So, what do you do with your vuvuzela now that it's been banned from pretty much every public event from Wimbledon to the US Open? A group of South African amateur designers hope to save the horn and in so doing, provide jobs for the underprivileged.
The plastic trumpet that became the unofficial symbol of the 2010 Fifa World Cup is now unloved at most sporting events. Tennis fans, who might ooh and aah from time to time, do not want it. Rugby promoters, used to a more robust crowd, also turned it down. And Tiger Woods certainly does not want it anywhere near where he plays.
Even in South Africa, just a few months after the World Cup, the "paarp" of the vuvuzela, which became the unofficial anthem of the tournament, is now rarely heard.
"We see them sticking out of bin bags every day," says Hannes Petrus, a garbage collector. "I used to take them home to my kids, but even they don't want them anymore. They say, 'No, dad, don't bring rubbish home from work'." Old toasters, broken furniture and the occasional microwave are still fair game, he adds. "I can fix those and sell them," he grins.
So it has fallen to die-hard fans, hankering for a return to the heady days of June and July, to revive the unloved beast. A competition has been organised offering a prize of 10,000 South African rand (Dh5,278) for the best design for the alternative use for a vuvuzela.
"The World Cup is likely to be the only 'vuvuzela event', now that they are banned everywhere else," says Shaun McCormack, the organiser of the competition. "It was a one-off phenomenon; the thing that has been."
Hundreds of entries have been received. Designs for an umbrella, or when standing on end, a candlestick holder, are among the entries. Another entrant suggested that they be used as a mouth guard for the Hollywood actor Mel Gibson - one that would retrain the movie icon's verbal outbursts. Some designs could be called "earthy", and would be unlikely to find their way into the family home.
Most of the entries are from within South Africa, but a large number have also been received from abroad.
It is hard to overstate just how pleased South Africans were at the vuvuzela sensation. Like a child who finds his school project unexpectedly praised by a stern teacher, the country was thrilled at its wild reception by foreign fans.
In a tournament characterised by foreign brands, some of which have never graced the shelves of the country's shops, the vuvuzela became the symbol for something truly local. Neither Coca-Cola nor Nike managed to attach themselves to the vuvuzela, and this suited many people just fine.

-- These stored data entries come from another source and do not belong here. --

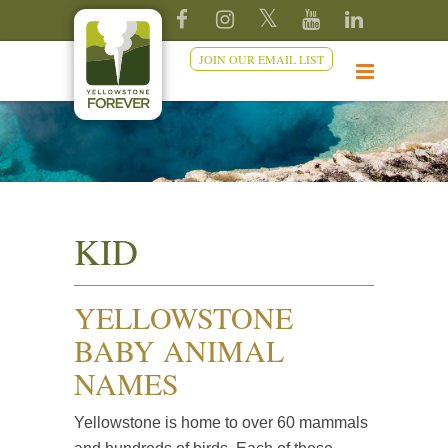
JOIN OUR EMAIL LIST
KID
YELLOWSTONE
BABY ANIMAL
NAMES
Yellowstone is home to over 60 mammals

"It was one of the only things during the event that Fifa did not manage to get its logo pasted on to," says Mr McCormack. "It was something that belonged to us and not the sponsors."
Mr McCormack wistfully recalls the bedlam in downtown Cape Town, where his advertising agency has an office. "We'd hear soccer fans on the street blowing them, and me and the other staff would run to the window, stick our vuvuzelas out and blast back at them."
Vuvuzelas have appeared in adverts, on billboards and been adopted as logos. They have spawned fan sites and blogs. A few have tried to roll back the tide. A Facebook page called "I hate vuvuzelas" boasts a limp 8,000 users, a far cry from the half a million it was hoping for.
In the meantime, some are using it for good. A Cape Town attorney, Werner Bouwer, has co-opted the vuvuzela as a symbol for an anti-corruption hotline called, yes, the Vuvuzela Hotline.
"The traditional concept of a whistleblower has always been associated with a European image of a bobby-on-the-beat," Mr Bouwer says. "We are talking about blowing the whistle in a South African situation. It's far more relevant to call it blowing the vuvuzela."
Since the tournament ended, however, the streets have grown quieter. And local football games, where the vuvuzela is still much in evidence, may also institute a ban. In recent games, fans have discovered the trumpets are wonderfully aerodynamic and make good missiles, hurling them at players and rival supporters alike.
The generously shaped horn is also being used to smuggle banned drinks past security guards at games, say officials. As a result, the days of the vuvuzela may be numbered, even here. Mr McCormack hopes the competition will act as good PR for the instrument.
In rescuing the vuvuzela, the competition organisers also want to help the less fortunate.
"Once the competition is over, and we have the winning designs, we will have prototypes made up, and these will eventually be distributed within underprivileged communities," says Mr McCormack.
Jobless men and women could then copy the designs and manufacture them for resale, possibly to tourists and interior designers. Since a vuvuzela costs only a few dollars, the basic material will be affordable.
With about one-third of the population unemployed, the vast majority of them black, the need for self-help entrepreneurship has never been greater. The competition organisers have no illusions that turning vuvuzelas into lamp shades will alter the situation. Still, a little creativity could have an impact beyond its original intention. At least, this is what Mr McCormack hopes.
"Realistically, we are a bunch of white guys who do not need to make more money," he says. "But there are many, many people out there who need a break."
The prize itself is not an awful lot of money, but the organisers hope that the thrill of seeing their creation improve the lives of others will be added incentive.
"It will be a small splash in the pond," says Mr McCormack. "But we hope to see it become a big ripple".